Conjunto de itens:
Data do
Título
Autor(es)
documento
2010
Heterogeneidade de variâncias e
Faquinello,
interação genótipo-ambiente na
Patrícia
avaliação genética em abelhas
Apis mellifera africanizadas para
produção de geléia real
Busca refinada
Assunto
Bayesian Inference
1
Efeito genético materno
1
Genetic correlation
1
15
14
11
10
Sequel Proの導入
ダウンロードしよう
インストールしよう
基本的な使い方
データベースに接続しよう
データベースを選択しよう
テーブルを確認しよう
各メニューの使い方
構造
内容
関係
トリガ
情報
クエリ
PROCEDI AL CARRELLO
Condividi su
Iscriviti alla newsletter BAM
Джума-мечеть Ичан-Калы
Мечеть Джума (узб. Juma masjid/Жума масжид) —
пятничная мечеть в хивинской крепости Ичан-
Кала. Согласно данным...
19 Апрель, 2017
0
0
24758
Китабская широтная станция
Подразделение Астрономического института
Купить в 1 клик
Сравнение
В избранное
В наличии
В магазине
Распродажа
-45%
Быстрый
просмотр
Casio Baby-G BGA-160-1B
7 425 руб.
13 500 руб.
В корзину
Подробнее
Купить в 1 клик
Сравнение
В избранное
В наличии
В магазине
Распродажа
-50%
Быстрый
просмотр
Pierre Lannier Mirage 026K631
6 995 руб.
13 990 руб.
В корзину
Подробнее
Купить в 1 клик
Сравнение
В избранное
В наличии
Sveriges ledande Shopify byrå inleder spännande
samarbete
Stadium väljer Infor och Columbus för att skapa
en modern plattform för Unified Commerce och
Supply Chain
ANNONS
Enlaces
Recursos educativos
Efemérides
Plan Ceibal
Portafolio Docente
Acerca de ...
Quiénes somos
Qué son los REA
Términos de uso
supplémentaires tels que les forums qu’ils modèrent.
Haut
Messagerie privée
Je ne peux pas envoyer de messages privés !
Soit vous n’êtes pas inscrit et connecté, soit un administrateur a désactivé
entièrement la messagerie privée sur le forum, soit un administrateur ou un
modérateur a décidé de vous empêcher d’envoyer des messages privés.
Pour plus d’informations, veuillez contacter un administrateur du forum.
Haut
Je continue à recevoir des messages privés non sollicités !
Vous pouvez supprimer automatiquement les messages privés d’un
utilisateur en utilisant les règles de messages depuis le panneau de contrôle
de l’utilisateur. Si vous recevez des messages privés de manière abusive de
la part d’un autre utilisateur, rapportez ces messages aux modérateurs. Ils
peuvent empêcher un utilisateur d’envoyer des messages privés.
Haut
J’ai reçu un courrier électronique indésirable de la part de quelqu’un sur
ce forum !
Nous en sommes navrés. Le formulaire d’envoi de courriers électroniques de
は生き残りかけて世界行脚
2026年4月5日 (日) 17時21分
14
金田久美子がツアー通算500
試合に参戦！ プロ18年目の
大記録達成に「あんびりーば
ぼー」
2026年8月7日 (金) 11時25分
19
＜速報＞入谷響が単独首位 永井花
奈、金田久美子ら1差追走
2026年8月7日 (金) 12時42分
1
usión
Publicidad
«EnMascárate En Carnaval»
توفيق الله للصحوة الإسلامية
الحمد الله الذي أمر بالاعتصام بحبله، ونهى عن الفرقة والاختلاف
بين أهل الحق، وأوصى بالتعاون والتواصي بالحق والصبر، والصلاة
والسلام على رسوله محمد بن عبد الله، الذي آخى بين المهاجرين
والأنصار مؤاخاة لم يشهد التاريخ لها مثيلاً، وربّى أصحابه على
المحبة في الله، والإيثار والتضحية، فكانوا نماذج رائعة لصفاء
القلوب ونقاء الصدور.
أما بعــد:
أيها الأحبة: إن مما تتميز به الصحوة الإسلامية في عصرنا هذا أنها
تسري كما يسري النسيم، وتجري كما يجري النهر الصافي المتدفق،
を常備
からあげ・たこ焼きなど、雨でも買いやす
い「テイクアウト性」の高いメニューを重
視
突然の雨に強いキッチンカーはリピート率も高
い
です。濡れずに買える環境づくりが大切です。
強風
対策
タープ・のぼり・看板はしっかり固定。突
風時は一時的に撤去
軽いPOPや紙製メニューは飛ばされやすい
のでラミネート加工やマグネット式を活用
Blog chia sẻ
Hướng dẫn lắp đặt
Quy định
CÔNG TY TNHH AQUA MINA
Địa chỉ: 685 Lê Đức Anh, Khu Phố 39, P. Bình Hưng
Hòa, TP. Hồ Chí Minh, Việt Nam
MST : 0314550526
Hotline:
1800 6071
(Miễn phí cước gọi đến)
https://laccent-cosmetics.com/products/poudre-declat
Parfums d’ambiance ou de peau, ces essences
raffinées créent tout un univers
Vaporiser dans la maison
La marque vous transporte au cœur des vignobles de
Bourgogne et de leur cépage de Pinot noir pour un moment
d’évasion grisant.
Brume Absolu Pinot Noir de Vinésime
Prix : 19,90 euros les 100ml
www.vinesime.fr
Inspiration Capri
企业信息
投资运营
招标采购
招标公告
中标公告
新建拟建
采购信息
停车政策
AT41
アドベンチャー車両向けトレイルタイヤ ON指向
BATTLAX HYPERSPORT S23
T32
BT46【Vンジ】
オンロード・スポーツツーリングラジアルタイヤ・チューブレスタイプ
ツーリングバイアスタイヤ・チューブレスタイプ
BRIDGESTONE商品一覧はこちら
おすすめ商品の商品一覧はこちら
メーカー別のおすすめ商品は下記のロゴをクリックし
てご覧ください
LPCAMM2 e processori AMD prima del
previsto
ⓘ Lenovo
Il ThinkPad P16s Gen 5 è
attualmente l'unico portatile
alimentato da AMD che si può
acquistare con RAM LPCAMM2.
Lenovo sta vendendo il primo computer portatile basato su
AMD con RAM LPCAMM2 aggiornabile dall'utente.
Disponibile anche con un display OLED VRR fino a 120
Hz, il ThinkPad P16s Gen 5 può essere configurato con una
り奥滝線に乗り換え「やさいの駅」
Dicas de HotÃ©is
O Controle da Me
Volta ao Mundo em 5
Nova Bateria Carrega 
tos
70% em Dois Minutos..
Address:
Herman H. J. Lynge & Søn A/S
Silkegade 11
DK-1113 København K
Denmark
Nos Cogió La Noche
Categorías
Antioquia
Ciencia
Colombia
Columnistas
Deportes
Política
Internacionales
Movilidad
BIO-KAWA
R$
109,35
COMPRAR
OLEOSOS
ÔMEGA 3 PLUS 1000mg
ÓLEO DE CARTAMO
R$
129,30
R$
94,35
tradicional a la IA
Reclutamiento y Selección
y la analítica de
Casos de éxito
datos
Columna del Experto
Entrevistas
========
Only the lines above from the line with "Prix : 19,90 euros les 100ml" to the line with "Nova Bateria Carrega", those two lines included, should be reproduced exactly.

Prix : 19,90 euros les 100ml
www.vinesime.fr
Inspiration Capri
企业信息
投资运营
招标采购
招标公告
中标公告
新建拟建
采购信息
停车政策
AT41
アドベンチャー車両向けトレイルタイヤ ON指向
BATTLAX HYPERSPORT S23
T32
BT46【Vンジ】
オンロード・スポーツツーリングラジアルタイヤ・チューブレスタイプ
ツーリングバイアスタイヤ・チューブレスタイプ
BRIDGESTONE商品一覧はこちら
おすすめ商品の商品一覧はこちら
メーカー別のおすすめ商品は下記のロゴをクリックし
てご覧ください
LPCAMM2 e processori AMD prima del
previsto
ⓘ Lenovo
Il ThinkPad P16s Gen 5 è
attualmente l'unico portatile
alimentato da AMD che si può
acquistare con RAM LPCAMM2.
Lenovo sta vendendo il primo computer portatile basato su
AMD con RAM LPCAMM2 aggiornabile dall'utente.
Disponibile anche con un display OLED VRR fino a 120
Hz, il ThinkPad P16s Gen 5 può essere configurato con una
り奥滝線に乗り換え「やさいの駅」
Dicas de HotÃ©is
O Controle da Me
Volta ao Mundo em 5
Nova Bateria Carrega 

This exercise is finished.